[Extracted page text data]
####################

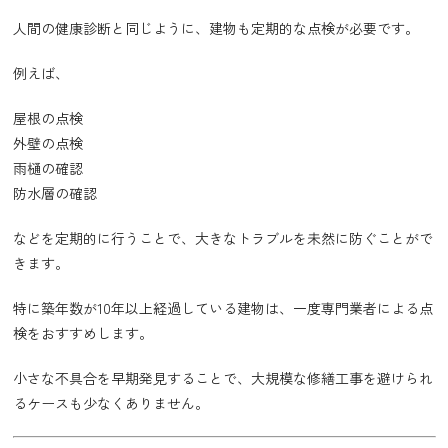
人間の健康診断と同じように、建物も定期的な点検が必要です。
例えば、
屋根の点検
外壁の点検
雨樋の確認
防水層の確認
などを定期的に行うことで、大きなトラブルを未然に防ぐことがで
きます。
特に築年数が10年以上経過している建物は、一度専門業者による点
検をおすすめします。
小さな不具合を早期発見することで、大規模な修繕工事を避けられ
るケースも少なくありません。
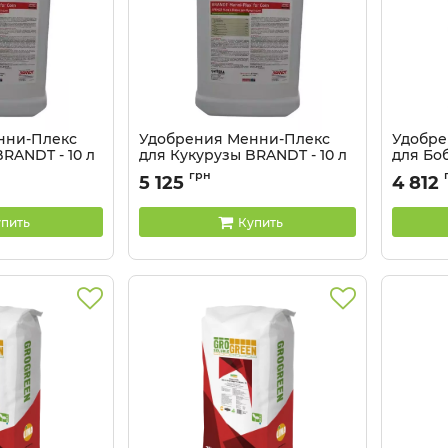
нни-Плекс
Удобрения Менни-Плекс
Удобре
RANDT - 10 л
для Кукурузы BRANDT - 10 л
для Бо
Артикул:
3203087
Артикул:
грн
5 125
4 812
пить
Купить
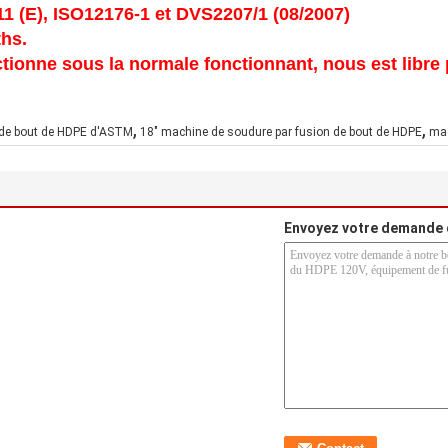
1 (E), ISO12176-1 et DVS2207/1 (08/2007)
ths.
ionne sous la normale fonctionnant, nous est libre p
,
,
 de bout de HDPE d'ASTM
18" machine de soudure par fusion de bout de HDPE
mac
Envoyez votre demande 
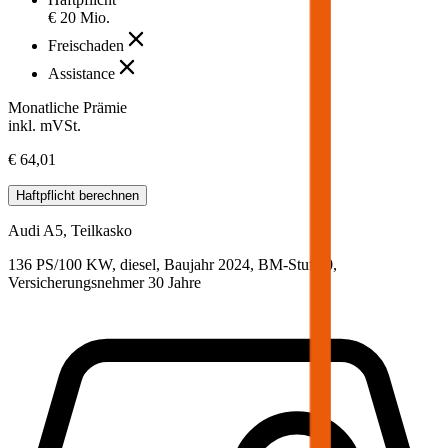
€ 20 Mio.
Freischaden
Assistance
Monatliche Prämie
inkl. mVSt.
€ 64,01
Haftpflicht
berechnen
Audi
A5, Teilkasko
136 PS/100 KW, diesel, Baujahr 2024,
BM-Stufe
0
,
Versicherungsnehmer 30 Jahre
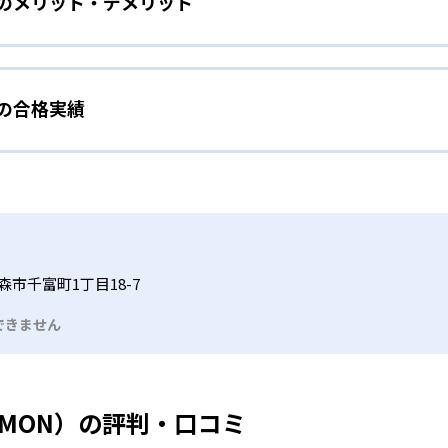
）のメリット・デメリット
分かれた教材で、わかる楽しさを経験しながら無理なく力を高め
わせて内容も調整するため、小学校に入ってもつまずきにくい
タイル
手教科を克服したい子ども向け
から高度な問題へと、スモールステップで進んでいけるよう工夫
）の合格実績
で勉強するため、集中力や目標に向かって頑張りやり抜く力を育
教えてもらうという受け身の姿勢ではなく、自ら進んで学ぶ姿
応したレベルから学習できるため、難しすぎてやる気を損ねた
、子どものやる気を引き出せるよう適切なヒントを与えたり、声
うことで、少しずつ苦手意識を克服できるだろう。
N）の合格実績は？
どもたちは、自らの学習課題に気がつくようになる。学年を超
る。
格実績は公開していない。志望校への実績があるかどうかは、通
い事と両立したい生徒向け
でも数学・英語・国語の3教科に限られるため、その他の教科に
習状況やスケジュールに合わせて、きめ細やかにカリキュラムを
ルな受講スタイル
森市千富町1丁目18-7
つでも気軽に相談可能だ。
できません
る時間内であれば、何曜日にでも週2回受講できる。そのため、
っては自宅からのオンライン受講と通室を組み合わせることも
UMON）の評判・口コミ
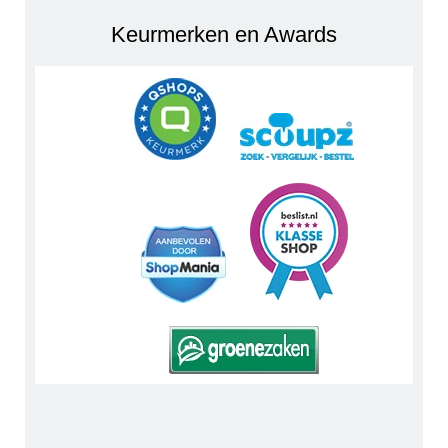
Keurmerken en Awards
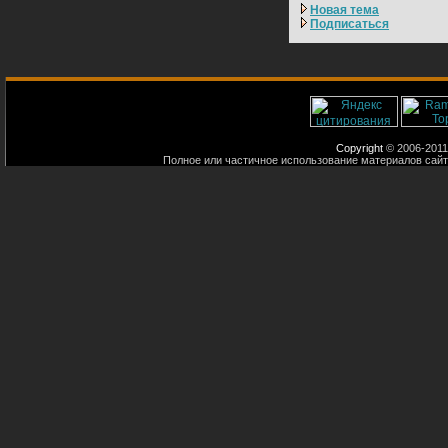
Новая тема
Подписаться
Copyright
© 2006-2011
Полное или частичное использование материалов сайт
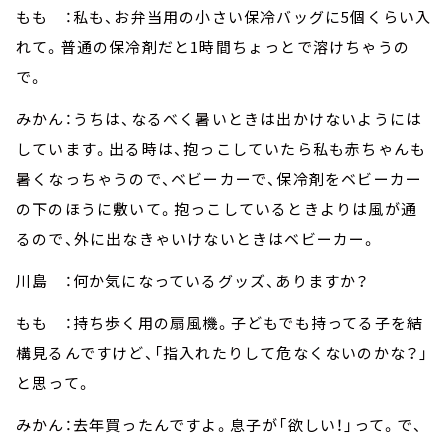
もも ：私も、お弁当用の小さい保冷バッグに5個くらい入
れて。普通の保冷剤だと1時間ちょっとで溶けちゃうの
で。
みかん：うちは、なるべく暑いときは出かけないようには
しています。出る時は、抱っこしていたら私も赤ちゃんも
暑くなっちゃうので、ベビーカーで、保冷剤をベビーカー
の下のほうに敷いて。抱っこしているときよりは風が通
るので、外に出なきゃいけないときはベビーカー。
川島 ：何か気になっているグッズ、ありますか？
もも ：持ち歩く用の扇風機。子どもでも持ってる子を結
構見るんですけど、「指入れたりして危なくないのかな？」
と思って。
みかん：去年買ったんですよ。息子が「欲しい！」って。で、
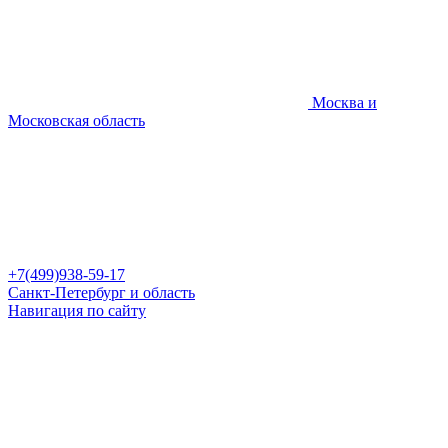
Москва и
Московская область
+7(499)938-59-17
Санкт-Петербург и область
Навигация по сайту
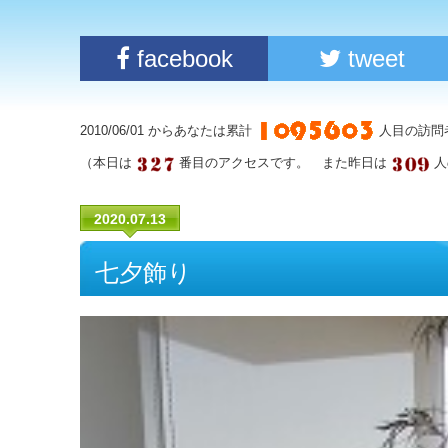
facebook
tweet
2010/06/01 からあなたは累計
人目の訪問
（本日は
番目のアクセスです。 また昨日は
人
2020.07.13
七夕飾り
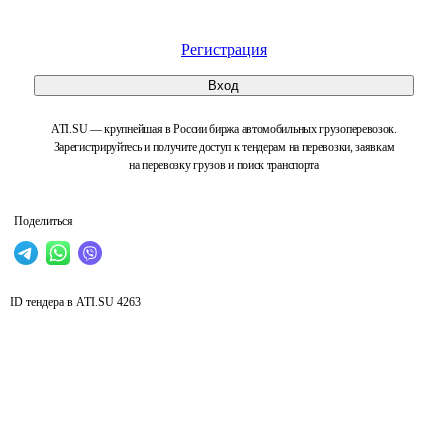
Регистрация
Вход
ATI.SU — крупнейшая в России биржа автомобильных грузоперевозок.
Зарегистрируйтесь и получите доступ к тендерам на перевозки, заявкам
на перевозку грузов и поиск транспорта
Поделиться
ID тендера в ATI.SU
4263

####################

▶ Instructions to follow
Print all entries exactly. The images do not belong in the copy.

▶ Exercise output
人間の健康診断と同じように、建物も定期的な点検が必要です。
例えば、
屋根の点検
外壁の点検
雨樋の確認
防水層の確認
などを定期的に行うことで、大きなトラブルを未然に防ぐことがで
きます。
特に築年数が10年以上経過している建物は、一度専門業者による点
検をおすすめします。
小さな不具合を早期発見することで、大規模な修繕工事を避けられ
るケースも少なくありません。
нни-Плекс
Удобрения Менни-Плекс
Удобре
RANDT - 10 л
для Кукурузы BRANDT - 10 л
для Бо
Артикул:
3203087
Артикул:
грн
5 125
4 812
пить
Купить
1 (E), ISO12176-1 et DVS2207/1 (08/2007)
ths.
ionne sous la normale fonctionnant, nous est libre p
,
,
 de bout de HDPE d'ASTM
18" machine de soudure par fusion de bout de HDPE
mac
Envoyez votre demande 
€ 20 Mio.
Freischaden
Assistance
Monatliche Prämie
inkl. mVSt.
€ 64,01
Haftpflicht
berechnen
Audi
A5, Teilkasko
136 PS/100 KW, diesel, Baujahr 2024,
BM-Stufe
0
,
Versicherungsnehmer 30 Jahre
）のメリット・デメリット
分かれた教材で、わかる楽しさを経験しながら無理なく力を高め
わせて内容も調整するため、小学校に入ってもつまずきにくい
タイル
手教科を克服したい子ども向け
から高度な問題へと、スモールステップで進んでいけるよう工夫
）の合格実績
で勉強するため、集中力や目標に向かって頑張りやり抜く力を育
教えてもらうという受け身の姿勢ではなく、自ら進んで学ぶ姿
応したレベルから学習できるため、難しすぎてやる気を損ねた
、子どものやる気を引き出せるよう適切なヒントを与えたり、声
うことで、少しずつ苦手意識を克服できるだろう。
N）の合格実績は？
どもたちは、自らの学習課題に気がつくようになる。学年を超
る。
格実績は公開していない。志望校への実績があるかどうかは、通
い事と両立したい生徒向け
でも数学・英語・国語の3教科に限られるため、その他の教科に
習状況やスケジュールに合わせて、きめ細やかにカリキュラムを
ルな受講スタイル
森市千富町1丁目18-7
つでも気軽に相談可能だ。
できません
る時間内であれば、何曜日にでも週2回受講できる。そのため、
っては自宅からのオンライン受講と通室を組み合わせることも
UMON）の評判・口コミ
Keurmerken en Awards
Новая тема
Подписаться
Copyright
© 2006-2011
Полное или частичное использование материалов сайт
もも ：私も、お弁当用の小さい保冷バッグに5個くらい入
れて。普通の保冷剤だと1時間ちょっとで溶けちゃうの
で。
みかん：うちは、なるべく暑いときは出かけないようには
しています。出る時は、抱っこしていたら私も赤ちゃんも
暑くなっちゃうので、ベビーカーで、保冷剤をベビーカー
の下のほうに敷いて。抱っこしているときよりは風が通
るので、外に出なきゃいけないときはベビーカー。
川島 ：何か気になっているグッズ、ありますか？
もも ：持ち歩く用の扇風機。子どもでも持ってる子を結
構見るんですけど、「指入れたりして危なくないのかな？」
と思って。
みかん：去年買ったんですよ。息子が「欲しい！」って。で、
Москва и
Московская область
+7(499)938-59-17
Санкт-Петербург и область
Навигация по сайту
facebook
tweet
2010/06/01 からあなたは累計
人目の訪問
（本日は
番目のアクセスです。 また昨日は
人
2020.07.13
七夕飾り
Регистрация
Вход
ATI.SU — крупнейшая в России биржа автомобильных грузоперевозок.
Зарегистрируйтесь и получите доступ к тендерам на перевозки, заявкам
на перевозку грузов и поиск транспорта
Поделиться
ID тендера в ATI.SU
4263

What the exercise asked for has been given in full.